2.9.09

O hoje é um oráculo


As dimensões do tempo, um obscuro misticismo. Contêm um mistério, que por o ser se encerra numa perene coisa por revelar. E, todavia, as dimensões do tempo não têm todas a mesma espessura. As memórias com que fomos dotados, a mão estendida ao tempo passado, não trazem consigo os segredos que os mistérios escondem. O outrora é sempre uma imagem que emerge das águas profundas, um espelho nítido do que já passou na estrada que se faz longa. Às vezes, uma imagem desfocada. Por defesa do espírito, ou por reserva mental que refugia o espírito da aceitação de algum passado.


Onde não há nenhum espelho aberto é nas outras dimensões do tempo que tributam o desconhecimento: hoje e todos os amanhãs que se seguirão. Diria, uma escuridão absoluta. É o tempo que se faz na dobra dos ponteiros do relógio. E nós, passivos, como se fôssemos meros espectadores dos caprichos que o tempo reserva. Na sua complexidade, o tempo esmaga-se contra nós. Na efemeridade do presente, que se consome à imagem de um fósforo extinto na ausência do oxigénio seu nutriente. As dimensões confundem-se todas, pudessem elas manifestar-se em patamares que se fundem. O hoje espera pelo amanhã, mas depressa se transforma num ontem que se enquista nas memórias que vão ganhando a sua inutilidade.
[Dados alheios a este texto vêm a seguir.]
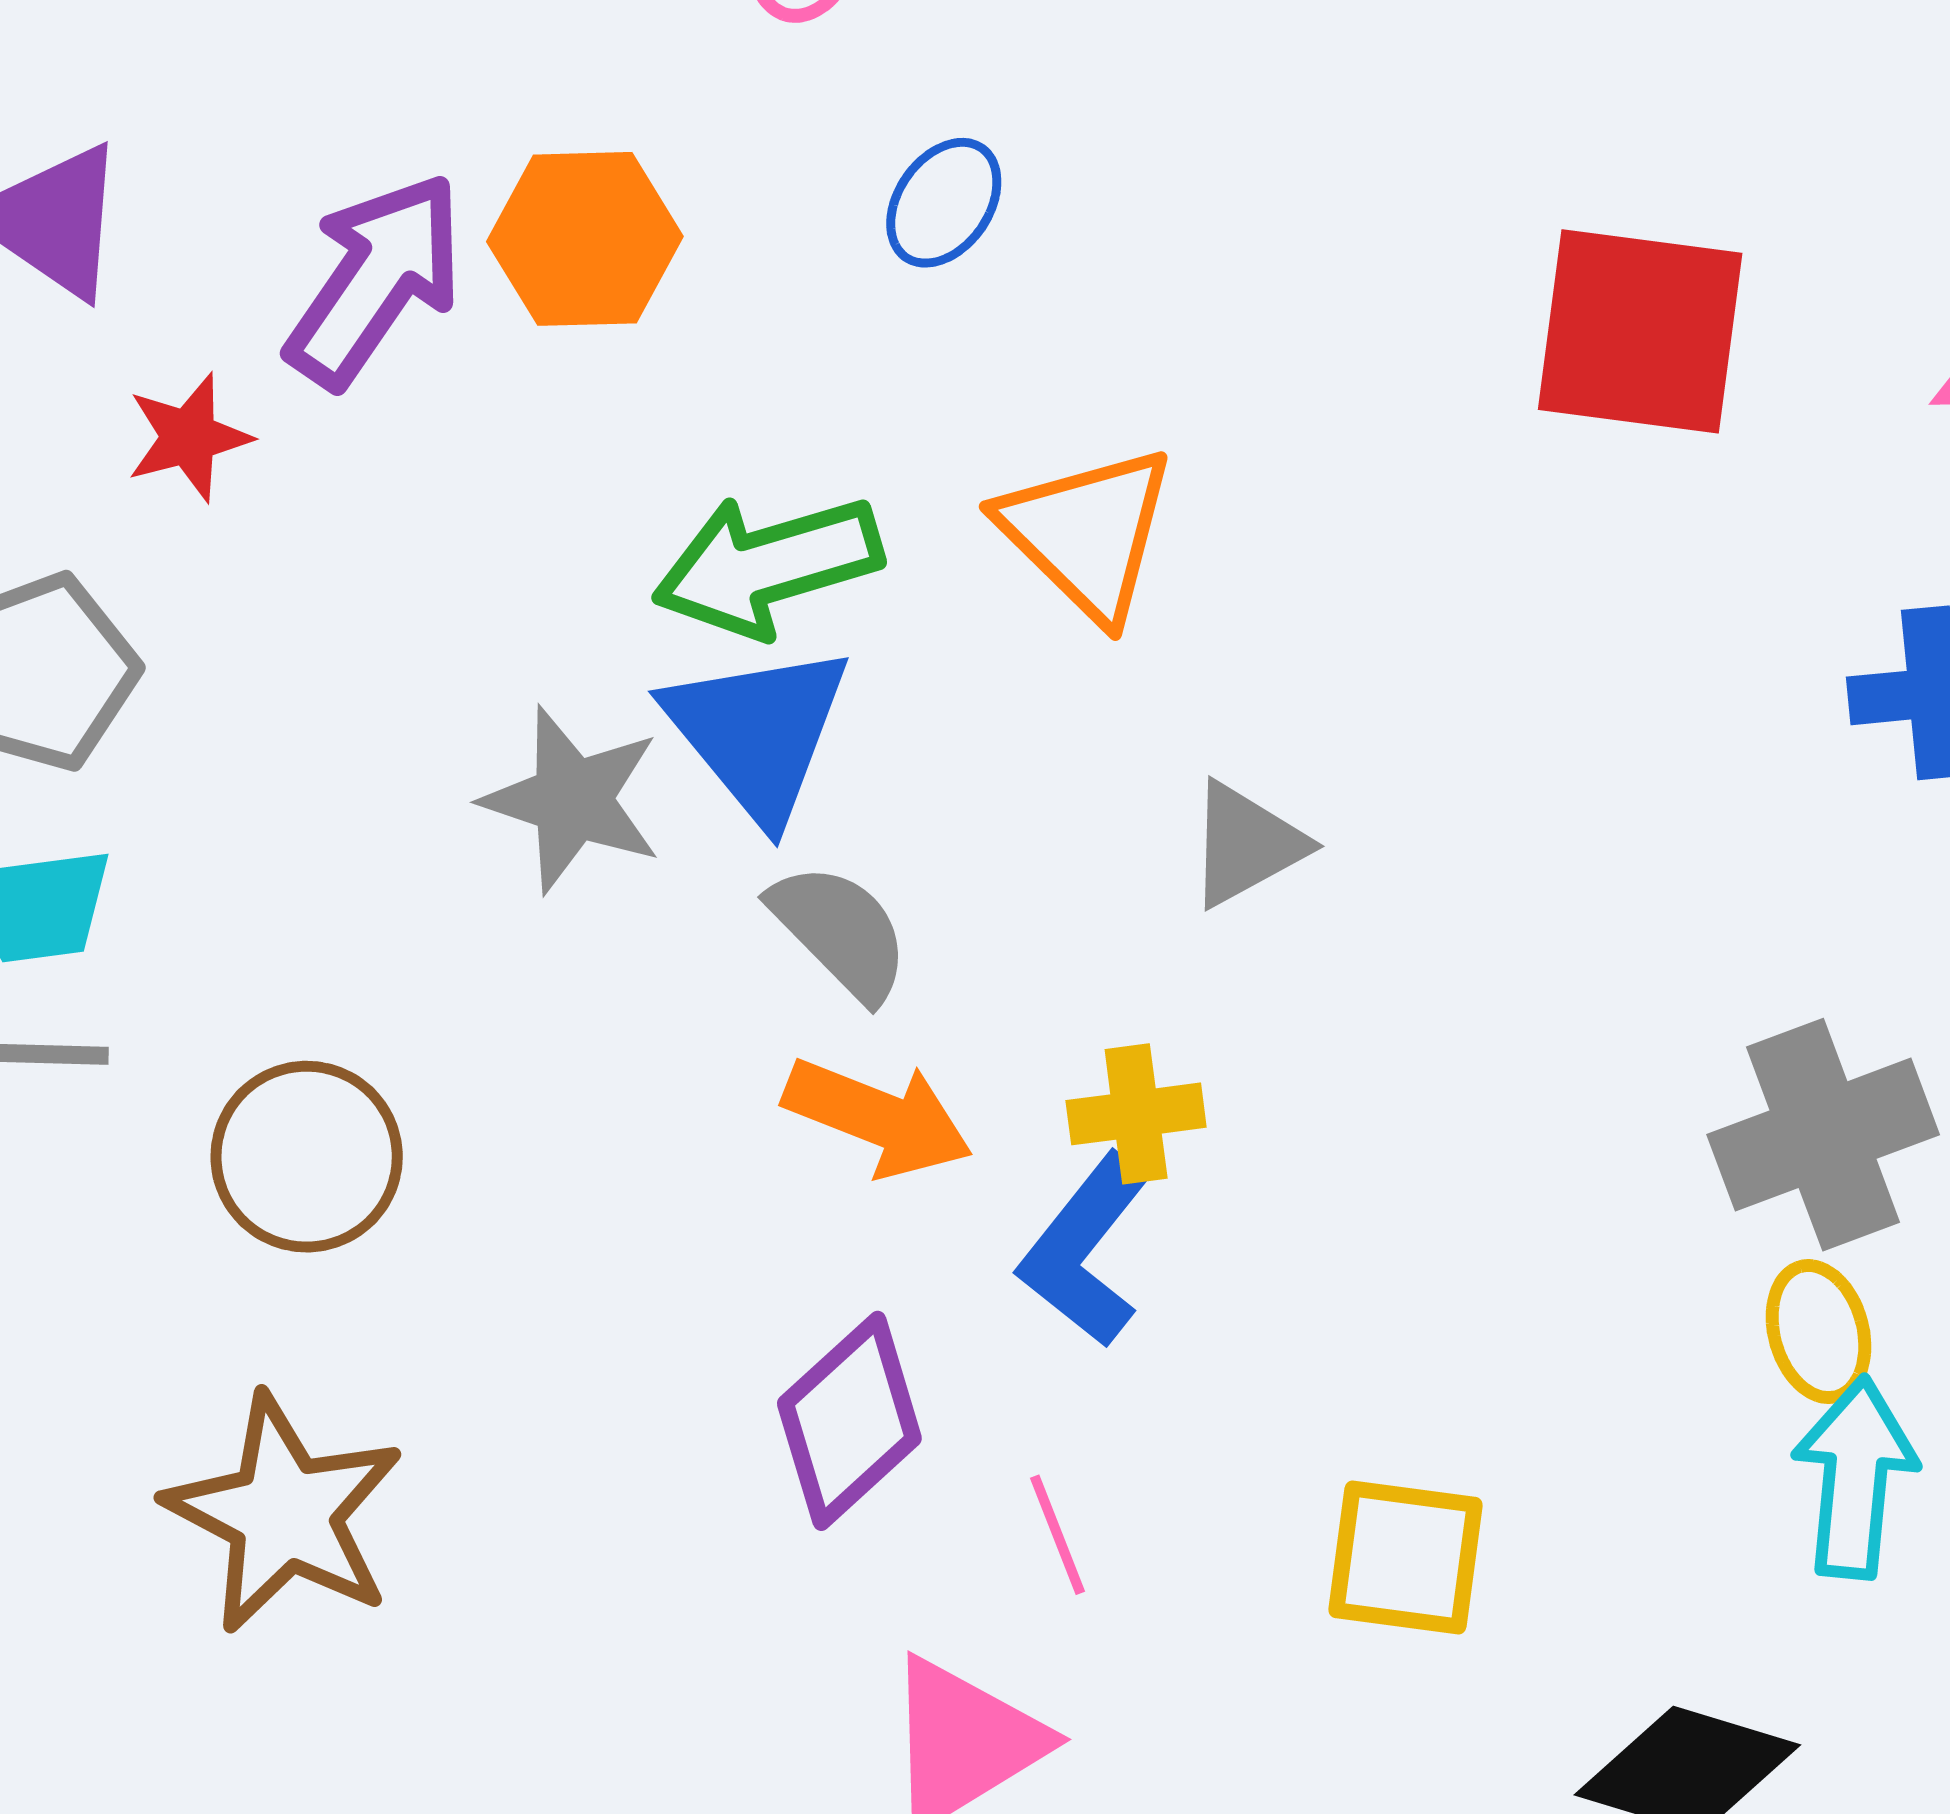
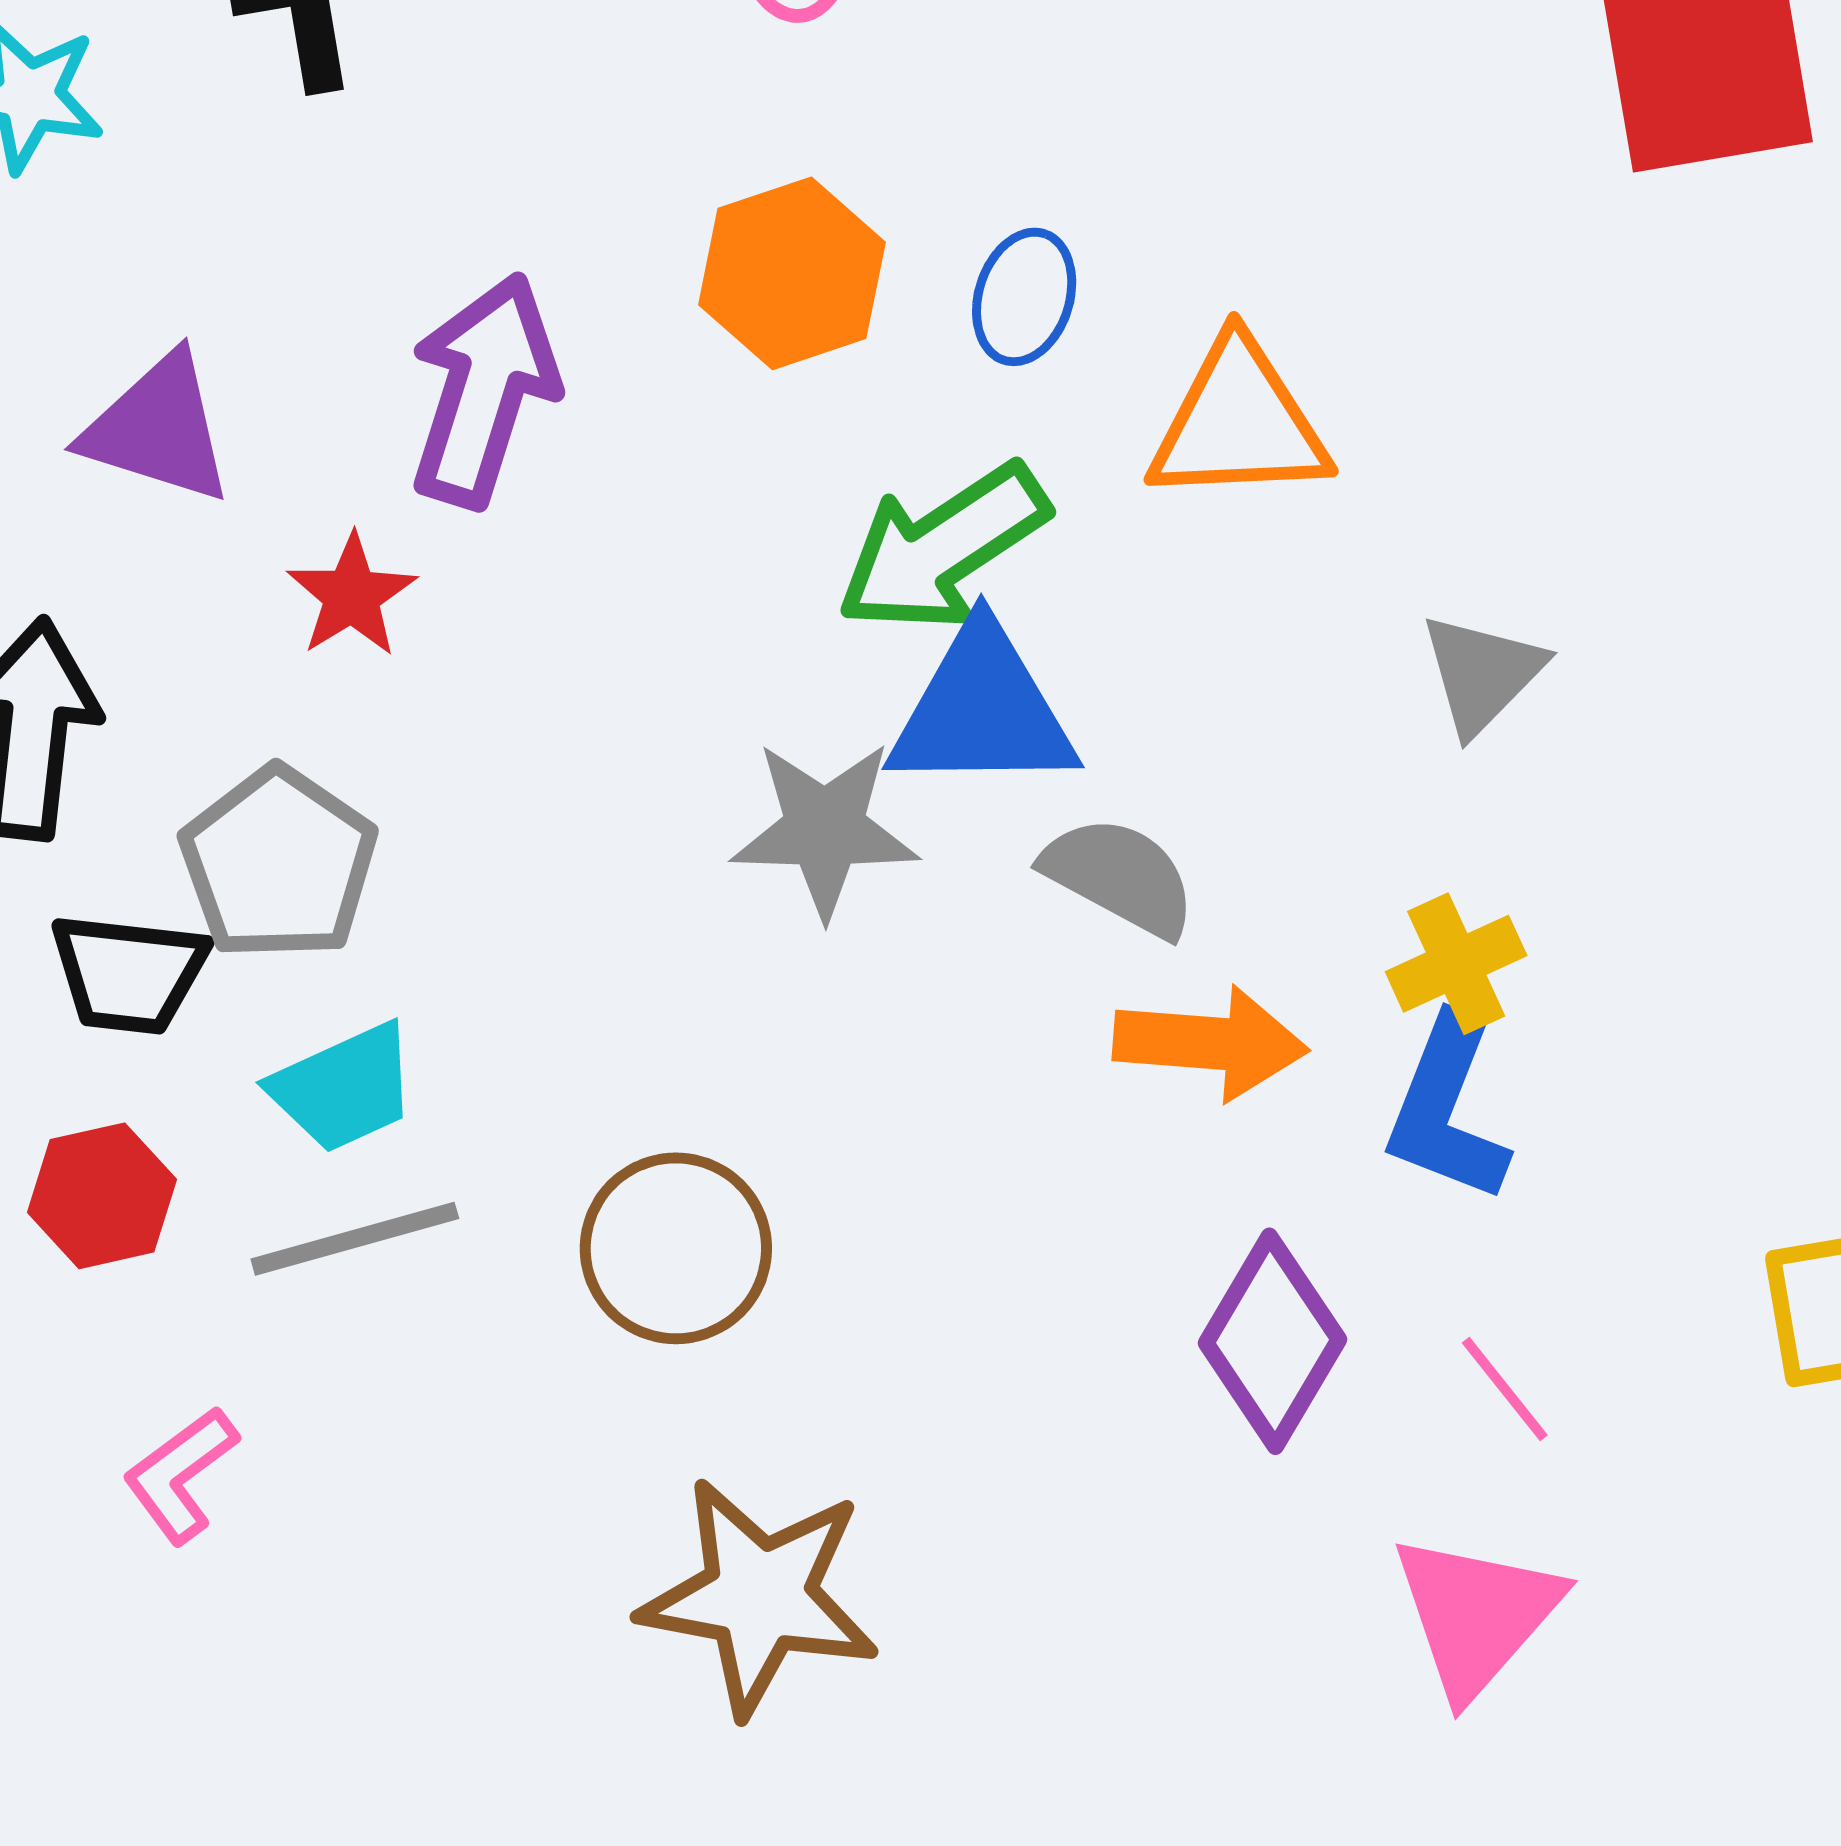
blue ellipse: (944, 203) -> (1024, 297), moved
orange hexagon: (585, 239) -> (792, 273), moved
orange triangle: (1087, 533) -> (1239, 423), turned -30
blue triangle: (758, 732) -> (982, 710), turned -34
Tudo o que interessa é ver o hoje como a porta que se entreabre para o amanhã. Devagar, ou sem notar a alucinante velocidade a que o presente se transforma no ontem, por consumição do amanhã que se revolve no seu contrário ontem. É o tempo que se vive, ou o tempo que consome as vidas que somos. A medo, às vezes, quando o que temos pela frente é uma enorme incógnita, um tremendo quarto escuro onde entramos sem candeia. Outras vezes com sofreguidão, como se a existência fosse uma constante embriaguez de viver que não dá conta da efemeridade do tempo.


Eu digo que devíamos sorver todas as gotículas do hoje. Devíamos ao menos aprender. Que todos os minutos que se gastam devolvem o tempo passado ao desmerecimento do provir que, esse sim, é o novelo tangível por onde nos havemos de debater. Devíamos sentir que o tempo que tocamos com os dedos é o oráculo do tempo vindouro. Olhamos em volta para aprendermos. Com o que somos, no percurso que fomos sendo. E com os que nos são um pouco de nós mesmos. Se houver lucidez para retirar do tempo presente as suas cores escondidas, conseguiremos espreitar por cima do ombro do porvir.


E diz-se: que o tempo presente é uma pedagogia dos amanhãs que um dia chegarão. Os amanhãs com alguma previsibilidade, como alguma probabilidade estatística pelo pulso mensurável dos dias correntes, os amanhãs que amanhecem com o nexo do presente. Decerto teremos que recolher os inesperados amanhãs, aqueles que rompem a aurora esbarrando-se contra a parede das coisas imprevisíveis. Quando se diz que o hoje é um oráculo do amanhã, um aluvião de interrogações espreita na dobra dos minutos: e interessa capturar a previsibilidade dos dias vindouros? Não estamos a forjar os amanhãs que ainda estão por amanhecer? Não estamos a condenar o amanhã a ser um ontem por antecipação?


É como se a noite e o dia se fundissem num todo indistinto. Sim, o hoje tem o condão de ser um oráculo, um fragmentado oráculo. O que torna o provir uma maçada. Quando tomamos o pulso ao oráculo do presente e as imagens que desfilam na tela vêm tingidas pela maceração plúmbea. Destapar o oráculo é tornar o futuro no passado ainda antes do tempo. Ou o passado que se prolonga até chegar a ser um amanhã que ainda está por vir.


O melhor é desviar o olhar desse oráculo, torná-lo numa inexistência. O tempo, em todas as suas dimensões, não pode semear tanta angústia. Não pode ser o ditador que nos asfixia a vontade.